PROBLEM REQUIREMENTS
The whole of the data must be transcribed exactly.

═══

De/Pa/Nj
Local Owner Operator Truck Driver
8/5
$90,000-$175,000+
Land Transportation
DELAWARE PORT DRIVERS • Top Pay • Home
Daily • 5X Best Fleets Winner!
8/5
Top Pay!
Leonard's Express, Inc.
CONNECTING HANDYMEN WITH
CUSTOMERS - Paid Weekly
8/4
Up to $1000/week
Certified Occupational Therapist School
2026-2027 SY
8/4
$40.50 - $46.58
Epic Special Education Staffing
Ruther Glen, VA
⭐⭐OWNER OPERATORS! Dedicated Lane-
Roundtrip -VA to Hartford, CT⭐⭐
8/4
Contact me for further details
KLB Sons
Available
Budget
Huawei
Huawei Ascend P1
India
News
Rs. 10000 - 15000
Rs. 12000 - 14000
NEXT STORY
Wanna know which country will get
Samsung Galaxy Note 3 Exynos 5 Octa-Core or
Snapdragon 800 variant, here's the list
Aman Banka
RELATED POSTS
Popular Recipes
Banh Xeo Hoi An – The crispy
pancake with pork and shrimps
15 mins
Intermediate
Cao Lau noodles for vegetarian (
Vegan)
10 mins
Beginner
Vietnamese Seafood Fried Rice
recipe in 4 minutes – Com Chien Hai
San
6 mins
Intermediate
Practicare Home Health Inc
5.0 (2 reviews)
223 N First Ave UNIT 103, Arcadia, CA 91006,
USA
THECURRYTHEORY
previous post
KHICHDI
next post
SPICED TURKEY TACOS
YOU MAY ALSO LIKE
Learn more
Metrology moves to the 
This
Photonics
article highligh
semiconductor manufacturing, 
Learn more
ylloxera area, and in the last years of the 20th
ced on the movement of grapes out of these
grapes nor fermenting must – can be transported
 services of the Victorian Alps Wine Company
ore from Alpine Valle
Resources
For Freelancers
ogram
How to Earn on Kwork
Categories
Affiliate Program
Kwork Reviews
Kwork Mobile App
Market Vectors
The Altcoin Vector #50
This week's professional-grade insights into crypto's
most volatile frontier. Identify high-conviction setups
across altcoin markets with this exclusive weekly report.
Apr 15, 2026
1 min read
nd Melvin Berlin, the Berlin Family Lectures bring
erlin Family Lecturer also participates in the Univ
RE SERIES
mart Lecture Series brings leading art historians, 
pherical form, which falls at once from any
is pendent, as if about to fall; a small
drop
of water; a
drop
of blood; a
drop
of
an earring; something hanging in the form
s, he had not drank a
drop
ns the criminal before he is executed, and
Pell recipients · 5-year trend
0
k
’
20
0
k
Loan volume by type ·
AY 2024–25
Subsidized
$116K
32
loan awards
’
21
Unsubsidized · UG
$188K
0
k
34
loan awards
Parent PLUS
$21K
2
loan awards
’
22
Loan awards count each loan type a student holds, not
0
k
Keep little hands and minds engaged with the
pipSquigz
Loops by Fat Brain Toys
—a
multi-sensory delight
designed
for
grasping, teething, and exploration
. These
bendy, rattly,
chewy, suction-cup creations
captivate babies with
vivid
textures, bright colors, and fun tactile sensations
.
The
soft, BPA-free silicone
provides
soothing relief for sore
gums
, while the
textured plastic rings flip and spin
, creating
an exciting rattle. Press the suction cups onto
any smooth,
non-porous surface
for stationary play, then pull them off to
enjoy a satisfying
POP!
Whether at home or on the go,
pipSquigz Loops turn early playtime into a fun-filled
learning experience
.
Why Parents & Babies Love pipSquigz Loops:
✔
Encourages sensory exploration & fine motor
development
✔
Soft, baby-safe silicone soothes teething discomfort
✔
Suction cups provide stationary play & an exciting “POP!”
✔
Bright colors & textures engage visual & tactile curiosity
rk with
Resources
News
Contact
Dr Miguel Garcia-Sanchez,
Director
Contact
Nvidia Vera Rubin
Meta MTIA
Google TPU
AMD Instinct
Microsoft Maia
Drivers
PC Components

═══

RESPONSE TO THE EXERCISE
De/Pa/Nj
Local Owner Operator Truck Driver
8/5
$90,000-$175,000+
Land Transportation
DELAWARE PORT DRIVERS • Top Pay • Home
Daily • 5X Best Fleets Winner!
8/5
Top Pay!
Leonard's Express, Inc.
CONNECTING HANDYMEN WITH
CUSTOMERS - Paid Weekly
8/4
Up to $1000/week
Certified Occupational Therapist School
2026-2027 SY
8/4
$40.50 - $46.58
Epic Special Education Staffing
Ruther Glen, VA
⭐⭐OWNER OPERATORS! Dedicated Lane-
Roundtrip -VA to Hartford, CT⭐⭐
8/4
Contact me for further details
KLB Sons
Available
Budget
Huawei
Huawei Ascend P1
India
News
Rs. 10000 - 15000
Rs. 12000 - 14000
NEXT STORY
Wanna know which country will get
Samsung Galaxy Note 3 Exynos 5 Octa-Core or
Snapdragon 800 variant, here's the list
Aman Banka
RELATED POSTS
Popular Recipes
Banh Xeo Hoi An – The crispy
pancake with pork and shrimps
15 mins
Intermediate
Cao Lau noodles for vegetarian (
Vegan)
10 mins
Beginner
Vietnamese Seafood Fried Rice
recipe in 4 minutes – Com Chien Hai
San
6 mins
Intermediate
Practicare Home Health Inc
5.0 (2 reviews)
223 N First Ave UNIT 103, Arcadia, CA 91006,
USA
THECURRYTHEORY
previous post
KHICHDI
next post
SPICED TURKEY TACOS
YOU MAY ALSO LIKE
Learn more
Metrology moves to the 
This
Photonics
article highligh
semiconductor manufacturing, 
Learn more
ylloxera area, and in the last years of the 20th
ced on the movement of grapes out of these
grapes nor fermenting must – can be transported
 services of the Victorian Alps Wine Company
ore from Alpine Valle
Resources
For Freelancers
ogram
How to Earn on Kwork
Categories
Affiliate Program
Kwork Reviews
Kwork Mobile App
Market Vectors
The Altcoin Vector #50
This week's professional-grade insights into crypto's
most volatile frontier. Identify high-conviction setups
across altcoin markets with this exclusive weekly report.
Apr 15, 2026
1 min read
nd Melvin Berlin, the Berlin Family Lectures bring
erlin Family Lecturer also participates in the Univ
RE SERIES
mart Lecture Series brings leading art historians, 
pherical form, which falls at once from any
is pendent, as if about to fall; a small
drop
of water; a
drop
of blood; a
drop
of
an earring; something hanging in the form
s, he had not drank a
drop
ns the criminal before he is executed, and
Pell recipients · 5-year trend
0
k
’
20
0
k
Loan volume by type ·
AY 2024–25
Subsidized
$116K
32
loan awards
’
21
Unsubsidized · UG
$188K
0
k
34
loan awards
Parent PLUS
$21K
2
loan awards
’
22
Loan awards count each loan type a student holds, not
0
k
Keep little hands and minds engaged with the
pipSquigz
Loops by Fat Brain Toys
—a
multi-sensory delight
designed
for
grasping, teething, and exploration
. These
bendy, rattly,
chewy, suction-cup creations
captivate babies with
vivid
textures, bright colors, and fun tactile sensations
.
The
soft, BPA-free silicone
provides
soothing relief for sore
gums
, while the
textured plastic rings flip and spin
, creating
an exciting rattle. Press the suction cups onto
any smooth,
non-porous surface
for stationary play, then pull them off to
enjoy a satisfying
POP!
Whether at home or on the go,
pipSquigz Loops turn early playtime into a fun-filled
learning experience
.
Why Parents & Babies Love pipSquigz Loops:
✔
Encourages sensory exploration & fine motor
development
✔
Soft, baby-safe silicone soothes teething discomfort
✔
Suction cups provide stationary play & an exciting “POP!”
✔
Bright colors & textures engage visual & tactile curiosity
rk with
Resources
News
Contact
Dr Miguel Garcia-Sanchez,
Director
Contact
Nvidia Vera Rubin
Meta MTIA
Google TPU
AMD Instinct
Microsoft Maia
Drivers
PC Components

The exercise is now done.